My own experiences strongly inform that opinion. For example, on many occasions I was told flat-out by my doctor that I was overweight. And on paper, using outdated scales of measurement like BMI, I was “overweight”. But I was also around 12% body fat at the time and carrying 15lbs of additional muscle over what was typical for my height.
Luckily things are changing in this regard, and an abundance of data now shows that total lean mass has a positive impact everything from quality of life, bone density and all-cause mortality.
Bodybuilding has become increasingly marginalized
I can’t give you hard data here, just opinions. And of course, my opinions are biased by my own experiences. So feel free to agree or disagree with what you read here.
First and foremost, bodybuilding as a sport lost its way many years ago. In the golden era of bodybuilding (late 60s through to early 80s) the goal was to create a well-muscled yet balanced, aesthetic physique. To sculpt a body that spoke to vigor, health and vitality. A body to both admire and aspire to.
But from the there, things deteriorated steadily with the focus shifting disproportionately to “mass at all costs”. And while there were some incredible demonstrations of the extent to which the human body could be transformed, my interest in the sport drained away at much the same rate as the drop in aesthetic appeal.
Arnold himself commented passionately on this back in 2015 when he openly criticized the direction of the sport and judging, which was no longer rewarding the most aesthetic pleasing athletes.

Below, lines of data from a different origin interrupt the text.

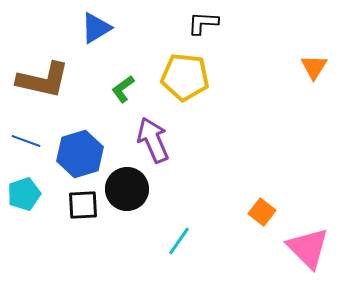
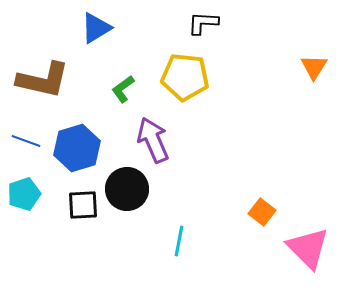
blue hexagon: moved 3 px left, 6 px up
cyan line: rotated 24 degrees counterclockwise
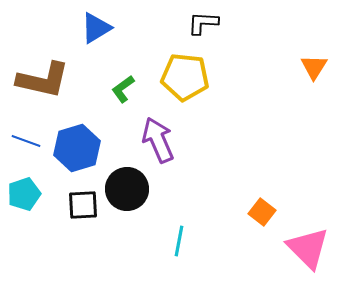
purple arrow: moved 5 px right
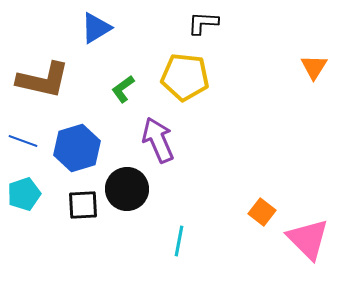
blue line: moved 3 px left
pink triangle: moved 9 px up
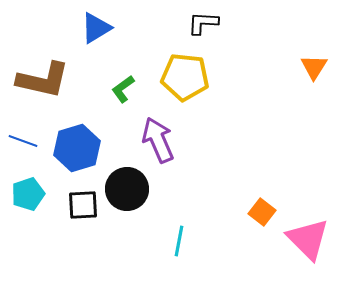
cyan pentagon: moved 4 px right
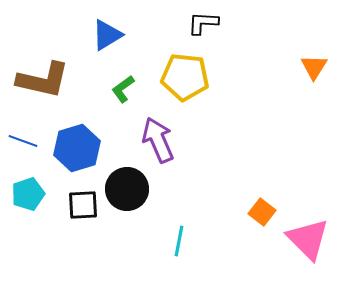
blue triangle: moved 11 px right, 7 px down
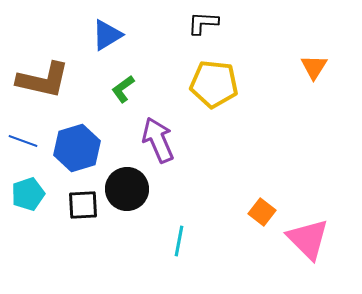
yellow pentagon: moved 29 px right, 7 px down
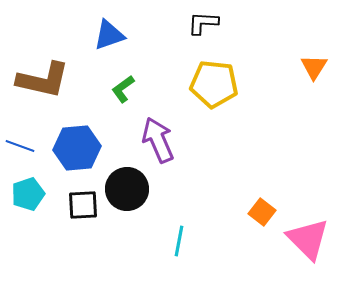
blue triangle: moved 2 px right; rotated 12 degrees clockwise
blue line: moved 3 px left, 5 px down
blue hexagon: rotated 12 degrees clockwise
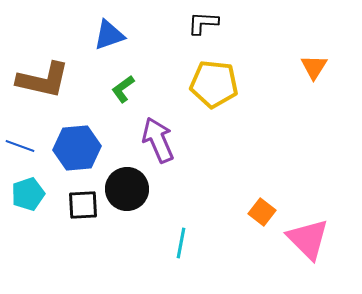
cyan line: moved 2 px right, 2 px down
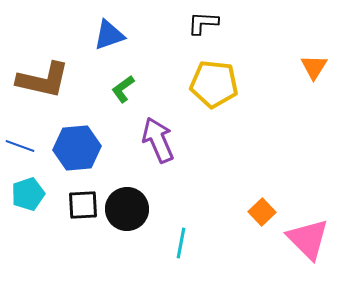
black circle: moved 20 px down
orange square: rotated 8 degrees clockwise
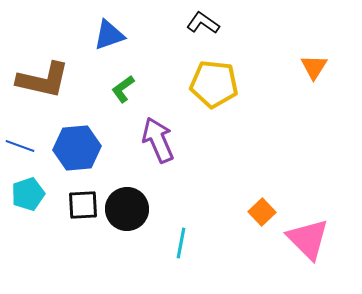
black L-shape: rotated 32 degrees clockwise
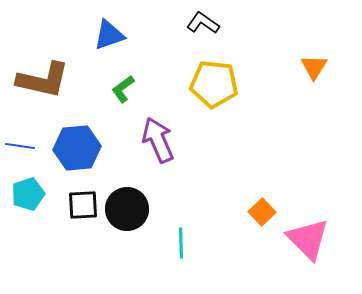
blue line: rotated 12 degrees counterclockwise
cyan line: rotated 12 degrees counterclockwise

Was it enough? Who knows…
Luckily, things are showing signs of improvement with the somewhat recent introduction of the “classic physique” bodybuilding class, where strict rules enforce the ratio of height to weight in an attempt to limit mass and shift the emphasis back to overall balance and aesthetic appeal.
But I digress. Why the drop in overall search volume? In truth I don’t know.
Certainly the internet helps ensure that people’s general awareness of bodybuilding continues to increase, so maybe the curiosity factor is dropping off? The massive growth in services like Instagram and YouTube could also be a factor, where a whole new world of previously unseen fitness influencers are available at our fingertips twenty-four-seven.
Maybe people look at all the fitness models and don’t want to “look all veiny” or “get too bulky”… or live out of tupperware (which is still a thing).
Bodybuilding as a lifestyle
It’s a shame though, because bodybuilding as a lifestyle can encompass ALL of the elements you need to care about if you want to transform your body and live a life a life less ordinary.
To name just a few, bodybuilding can mean …
- A heightened awareness of food intake and nutritional quality
- Controlled periods of FAT loss (not weight-loss) with an emphasis on retaining lean muscle mass
- Dedicated periods of focused muscle-building and strength-training
- Targeted doses of cardio and active recovery
- Heightened awareness of the importance of stress management, sleep and recovery
- Developing patience, discipline and delayed gratification
Now of course it can also mean obsession and extremes, particularly if you push further toward the limits of physique transformation.
But with good coaching, mentorship and community, even the most average person following a bodybuilding lifestyle can experience a positive transformation in mind and body.